Três meses atrás, no dia 20 de setembro do ano passado, um bonito veleiro, de 17 metros de comprimento, com a bandeira da Rússia, chegou ao Iate Clube de Natal, no Rio Grande do Norte.
Dele, desembarcaram dois homens: um russo, que se apresentou como capitão da embarcação, e um tripulante da Lituânia, que pagaram adiantado pela permanência do barco no clube, por dois meses.
Mas, em seguida, logo após a chegada também à Natal de uma jovem da Letônia, incumbida de cuidar do barco durante a permanência dele no iate clube da cidade, os dois homens pegaram um avião e foram embora do país.
E nunca mais voltaram. Bem como ninguém para levar o barco embora.
Só quem chegou foi a Polícia Federal, atraída por uma denúncia de aquele veleiro havia sido roubado no litoral da Croácia, em julho do ano passado.

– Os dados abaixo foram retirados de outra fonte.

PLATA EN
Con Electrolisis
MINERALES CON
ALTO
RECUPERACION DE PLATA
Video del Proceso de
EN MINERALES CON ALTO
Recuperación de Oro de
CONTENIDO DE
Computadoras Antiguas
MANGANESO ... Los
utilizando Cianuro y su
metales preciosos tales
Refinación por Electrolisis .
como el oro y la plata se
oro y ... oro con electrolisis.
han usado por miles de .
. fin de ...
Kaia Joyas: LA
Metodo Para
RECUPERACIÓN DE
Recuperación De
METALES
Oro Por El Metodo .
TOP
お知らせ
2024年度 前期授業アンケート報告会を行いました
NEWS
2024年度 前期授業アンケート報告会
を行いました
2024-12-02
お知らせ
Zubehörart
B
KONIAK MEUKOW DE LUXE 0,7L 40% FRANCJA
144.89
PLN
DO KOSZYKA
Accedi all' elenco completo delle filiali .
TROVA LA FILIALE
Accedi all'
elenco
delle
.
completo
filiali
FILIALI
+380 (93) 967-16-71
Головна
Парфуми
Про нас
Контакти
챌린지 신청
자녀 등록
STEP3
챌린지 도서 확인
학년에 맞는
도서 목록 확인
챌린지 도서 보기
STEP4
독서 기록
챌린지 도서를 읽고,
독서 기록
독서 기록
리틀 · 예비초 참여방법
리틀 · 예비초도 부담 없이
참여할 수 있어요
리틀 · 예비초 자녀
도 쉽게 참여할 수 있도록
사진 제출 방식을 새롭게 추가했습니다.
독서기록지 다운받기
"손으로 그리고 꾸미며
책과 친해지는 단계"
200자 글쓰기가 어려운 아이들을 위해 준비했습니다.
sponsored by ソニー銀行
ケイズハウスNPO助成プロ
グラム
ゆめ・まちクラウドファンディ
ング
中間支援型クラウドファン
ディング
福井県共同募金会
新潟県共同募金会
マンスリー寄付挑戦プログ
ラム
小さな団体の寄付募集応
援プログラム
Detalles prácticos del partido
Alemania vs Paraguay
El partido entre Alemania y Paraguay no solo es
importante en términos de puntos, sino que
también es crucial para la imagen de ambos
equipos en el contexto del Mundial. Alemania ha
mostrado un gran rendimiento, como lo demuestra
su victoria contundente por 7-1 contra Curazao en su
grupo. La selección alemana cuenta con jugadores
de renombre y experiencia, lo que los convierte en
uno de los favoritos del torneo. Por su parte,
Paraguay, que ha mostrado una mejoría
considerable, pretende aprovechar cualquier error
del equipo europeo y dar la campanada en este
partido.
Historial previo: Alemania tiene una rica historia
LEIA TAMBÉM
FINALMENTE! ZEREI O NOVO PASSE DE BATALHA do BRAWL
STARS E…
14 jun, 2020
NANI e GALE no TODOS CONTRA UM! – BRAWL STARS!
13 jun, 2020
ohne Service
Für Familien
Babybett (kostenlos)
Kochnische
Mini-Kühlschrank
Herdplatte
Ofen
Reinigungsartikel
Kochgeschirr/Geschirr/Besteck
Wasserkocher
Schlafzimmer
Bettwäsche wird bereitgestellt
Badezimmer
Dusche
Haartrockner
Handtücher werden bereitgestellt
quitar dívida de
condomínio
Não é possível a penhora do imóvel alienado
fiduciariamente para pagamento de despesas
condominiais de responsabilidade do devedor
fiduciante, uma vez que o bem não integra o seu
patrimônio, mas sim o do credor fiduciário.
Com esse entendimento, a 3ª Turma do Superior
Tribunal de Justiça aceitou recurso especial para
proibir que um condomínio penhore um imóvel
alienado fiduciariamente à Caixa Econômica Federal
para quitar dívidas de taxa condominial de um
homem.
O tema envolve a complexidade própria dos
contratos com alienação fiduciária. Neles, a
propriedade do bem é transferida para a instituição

Começava aí uma estranha história, que ainda não foi totalmente desvendada pela Polícia brasileira.
O que a Polícia já descobriu
Por que aquele grande barco, avaliado em cerca de 600 mil euros (mais de R$ 3 milhões), fora abandonado no iate clube potiguar pelos supostos ladrões (talvez membros de uma quadrilha internacional), e por que ele fora trazido para o Brasil, a quase 10 mil quilômetros do local onde fora furtado, são algumas das perguntas para as quais a Polícia Federal ainda não tem todas as respostas.

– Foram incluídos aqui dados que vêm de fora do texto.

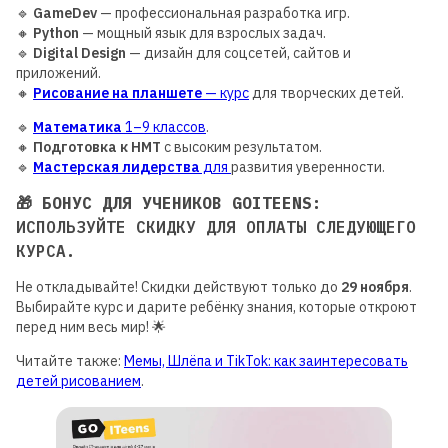
🔹
GameDev
— профессиональная разработка игр.
🔸
Python
— мощный язык для взрослых задач.
🔹
Digital Design
— дизайн для соцсетей, сайтов и
приложений.
🔸
Рисование на планшете
— курс
для творческих детей.
🔹
Математика
1–9 классов
.
🔸
Подготовка к НМТ
с высоким результатом.
🔹
Мастерская лидерства
для
развития уверенности.
🎁
БОНУС ДЛЯ УЧЕНИКОВ GOITEENS
:
ИСПОЛЬЗУЙТЕ СКИДКУ ДЛЯ ОПЛАТЫ СЛЕДУЮЩЕГО
КУРСА.
Не откладывайте! Скидки действуют только до
29 ноября
.
Выбирайте курс и дарите ребёнку знания, которые откроют
перед ним весь мир! 🌟
Читайте также:
Мемы, Шлёпа и TikTok: как заинтересовать
детей рисованием
.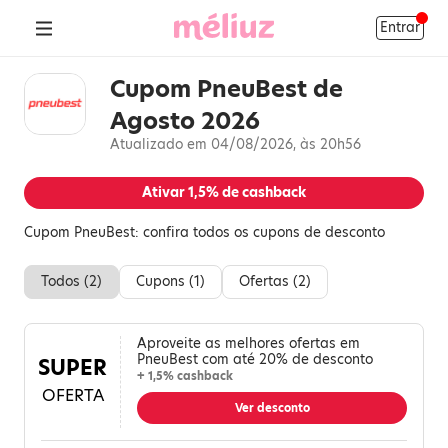
Entrar
Cupom PneuBest de
Agosto 2026
Atualizado em 04/08/2026, às 20h56
Ativar
1,5%
de cashback
Cupom PneuBest: confira todos os cupons de desconto
Todos (
2
)
Cupons (
1
)
Ofertas (
2
)
Aproveite as melhores ofertas em
PneuBest com até 20% de desconto
SUPER
+ 1,5% cashback
OFERTA
Ver desconto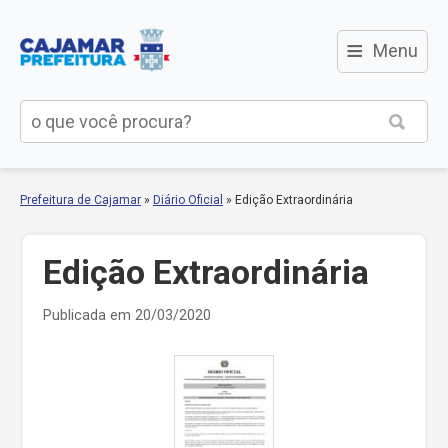
≡
Menu
Prefeitura de Cajamar
»
Diário Oficial
»
Edição Extraordinária
Edição Extraordinária
Publicada em 20/03/2020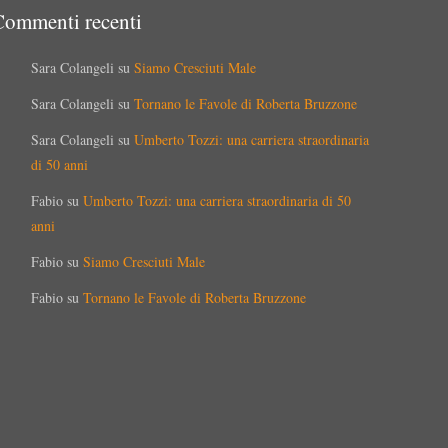
Commenti recenti
Sara Colangeli
su
Siamo Cresciuti Male
Sara Colangeli
su
Tornano le Favole di Roberta Bruzzone
Sara Colangeli
su
Umberto Tozzi: una carriera straordinaria
di 50 anni
Fabio
su
Umberto Tozzi: una carriera straordinaria di 50
anni
Fabio
su
Siamo Cresciuti Male
Fabio
su
Tornano le Favole di Roberta Bruzzone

Mas os policiais já descobriram muitas outras coisas deste esquisito caso.
Como o fato de o barco ter chegado aqui com outro nome e documentos falsos, bem diferentes daqueles com os quais partiu do porto de Kastela, na Croácia, para um suposto cruzeiro de uma semana pela região, já que se tratava de um barco de aluguel.
Alugado na Croácia
Quem o alugou, no dia 8 de julho do ano passado, foi um comandante da Letônia (mesmo país da mulher que, não por acaso, mais tarde, chegaria ao Brasil para cuidar do barco), acompanhado de um russo, este utilizando um passaporte português.

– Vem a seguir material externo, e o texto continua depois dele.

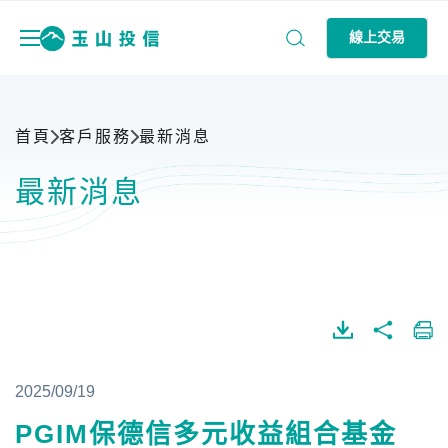
線上交易
首頁
客戶服務
最新消息
最新消息
2025/09/19
PGIM保德信多元收益組合基金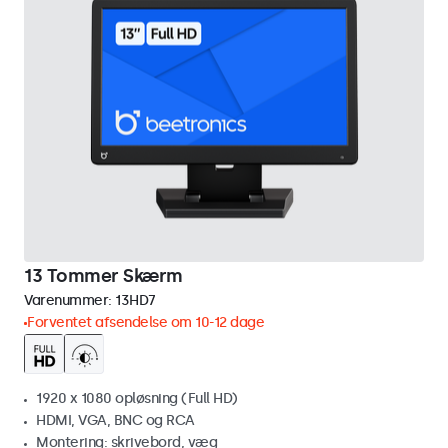
13 Tommer Skærm
Varenummer:
13HD7
Forventet afsendelse om 10-12 dage
1920 x 1080 opløsning (Full HD)
HDMI, VGA, BNC og RCA
Montering: skrivebord, væg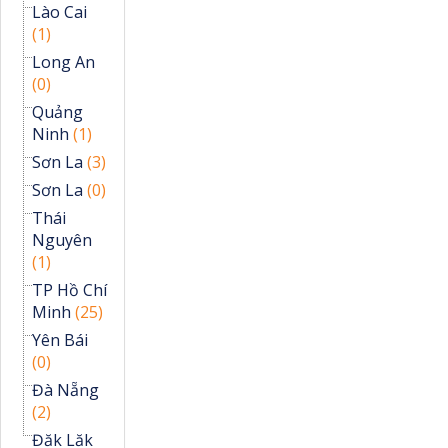
Lào Cai
(1)
Long An
(0)
Quảng
Ninh
(1)
Sơn La
(3)
Sơn La
(0)
Thái
Nguyên
(1)
TP Hồ Chí
Minh
(25)
Yên Bái
(0)
Đà Nẵng
(2)
Đăk Lăk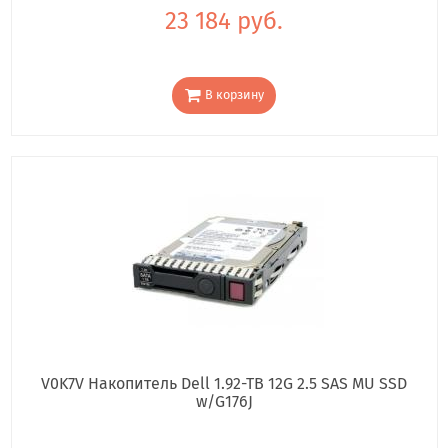
23 184 руб.
В корзину
V0K7V Накопитель Dell 1.92-TB 12G 2.5 SAS MU SSD
w/G176J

De Kastela, os dois seguiram para a turística ilha de Korcula, no litoral da Croácia, onde o veleiro, ironicamente batizado de Mischief (“Travessura”, em português), ficou parado por uma semana.
Até que, após a chegada à Korcula de uma brasileira, acompanhada de um casal também da Letônia (a incidência de cidadãos de países da antiga União Soviética, como Lituânia, Letônia e a própria Rússia não é mera coincidência nesse caso, embora esta brasileira e tal o russo com passaporte português também gere suspeitas), o veleiro foi levado embora, para destino ignorado.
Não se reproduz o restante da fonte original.